── Dataset excerpts ──

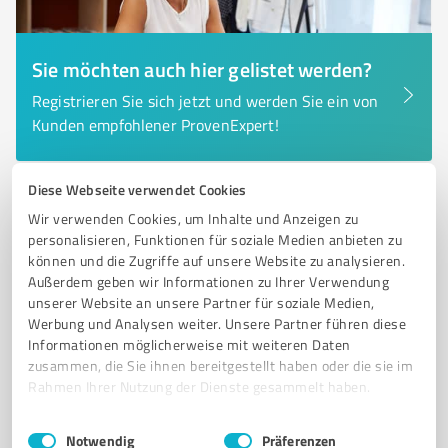
Sie möchten auch hier gelistet werden?
Registrieren Sie sich jetzt und werden Sie ein von
Kunden empfohlener ProvenExpert!
Diese Webseite verwendet Cookies
6
Marketing
Wir verwenden Cookies, um Inhalte und Anzeigen zu
Sebastian Rabuda
personalisieren, Funktionen für soziale Medien anbieten zu
können und die Zugriffe auf unsere Website zu analysieren.
Google Ads Experte, Google Local Marketing, Online
Außerdem geben wir Informationen zu Ihrer Verwendung
Marketing Strategie
unserer Website an unsere Partner für soziale Medien,
Werbung und Analysen weiter. Unsere Partner führen diese
GOOGLE ADS
GOOGLE LOCAL SEO
GOOGLE MY BUSINESS
Informationen möglicherweise mit weiteren Daten
GOOGLE BEWERTUNGSMANAGEMENT
ONLINE MARKETING
zusammen, die Sie ihnen bereitgestellt haben oder die sie im
Rahmen Ihrer Nutzung der Dienste gesammelt haben.
NEUKUNDENGEWINNUNG
KUNDENBINDUNG
UMSATZSTEIGERUNG
BERATUNG
CONSULTING
Einwilligungsauswahl
Impressum
|
Datenschutzbestimmungen
Notwendig
Präferenzen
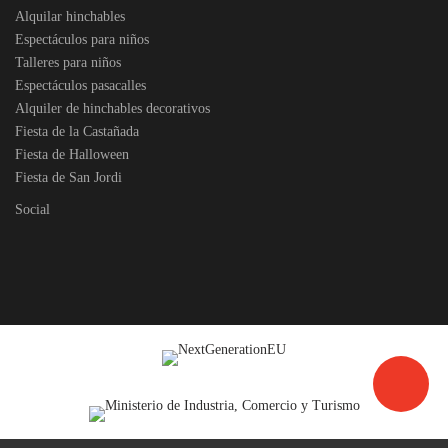
Alquilar hinchables
Espectáculos para niños
Talleres para niños
Espectáculos pasacalles
Alquiler de hinchables decorativos
Fiesta de la Castañada
Fiesta de Halloween
Fiesta de San Jordi
Social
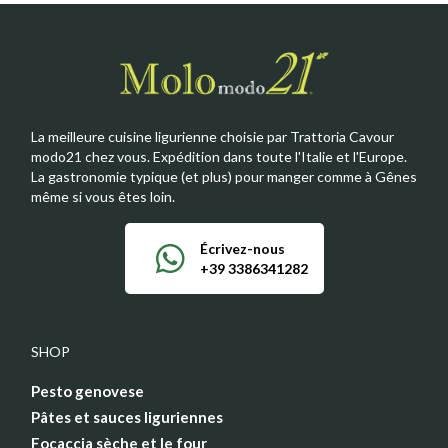
La meilleure cuisine ligurienne choisie par Trattoria Cavour
modo21 chez vous. Expédition dans toute l'Italie et l'Europe.
La gastronomie typique (et plus) pour manger comme à Gênes
même si vous êtes loin.
Écrivez-nous
+39 3386341282
SHOP
Pesto genovese
Pâtes et sauces liguriennes
Focaccia sèche et le four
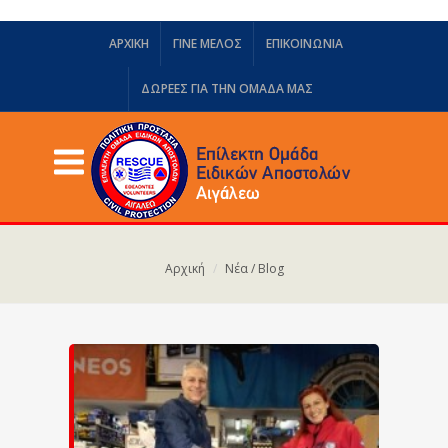
ΑΡΧΙΚΗ
ΓΙΝΕ ΜΕΛΟΣ
ΕΠΙΚΟΙΝΩΝΙΑ
ΔΩΡΕΈΣ ΓΙΑ ΤΗΝ ΟΜΆΔΑ ΜΑΣ
Αρχική
Νέα / Blog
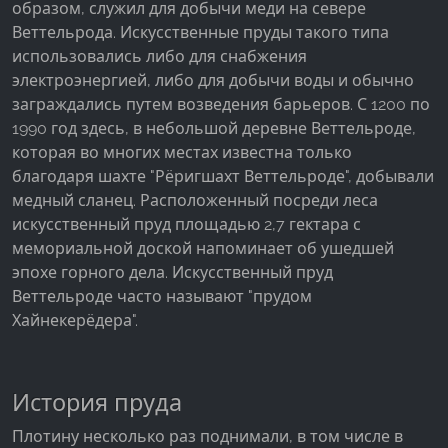
образом, служил для добычи меди на севере
Facebook Pixel
Веттельрода. Искусственные пруды такого типа
использовались либо для снабжения
Name:
электроэнергией, либо для добычи воды и обычно
_fbp, fr, _fbq, fbq
заграждались путем возведения барьеров. С 1200 по
Provider:
1990 год здесь, в небольшой деревне Веттельроде,
Facebook Ireland Ltd.
которая во многих местах известна только
благодаря шахте "Рёригшахт Веттельроде", добывали
Purpose:
Измерение рекламы и маркетинг
медный сланец. Расположенный посреди леса
искусственный пруд площадью 2,7 гектара с
Cookie duration:
мемориальной доской напоминает об ушедшей
3 месяца - 1 год
эпохе горного дела. Искусственный пруд
Веттельроде часто называют "прудом
Хайнекерёдера".
СТАТИСТИКА
Статистические Cookies собирают информацию
анонимно. Эта информация помогает нам
История пруда
понять, как наши посетители используют наш
Плотину несколько раз поднимали, в том числе в
сайт.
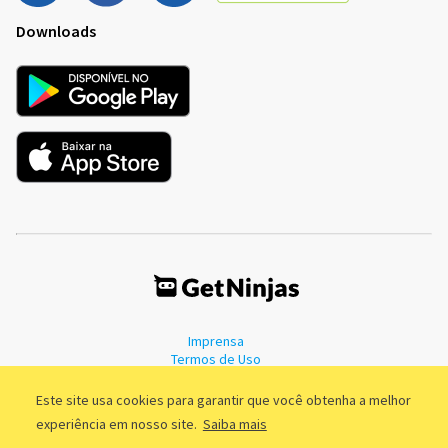
Downloads
Imprensa
Termos de Uso
Política de Privacidade
Este site usa cookies para garantir que você obtenha a melhor
experiência em nosso site.
Saiba mais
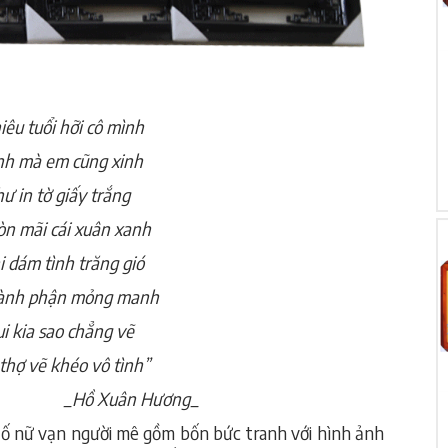
iêu tuổi hỡi cô mình
inh mà em cũng xinh
hư in tờ giấy trắng
n mãi cái xuân xanh
i dám tình trăng gió
 đành phận mỏng manh
i kia sao chẳng vẽ
thợ vẽ khéo vô tình”
ân Hương_
Tố nữ vạn người mê gồm bốn bức tranh với hình ảnh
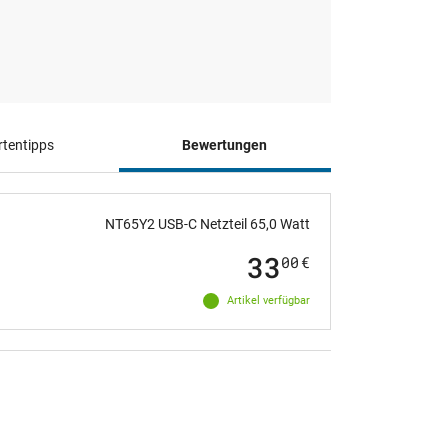
tentipps
Bewertungen
NT65Y2 USB-C Netzteil 65,0 Watt
33
00
€
Artikel verfügbar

───

> **Required action**
Report how many lines of the data hold the string "Веттельроде"; give only the number.

> **Exercise solution**
3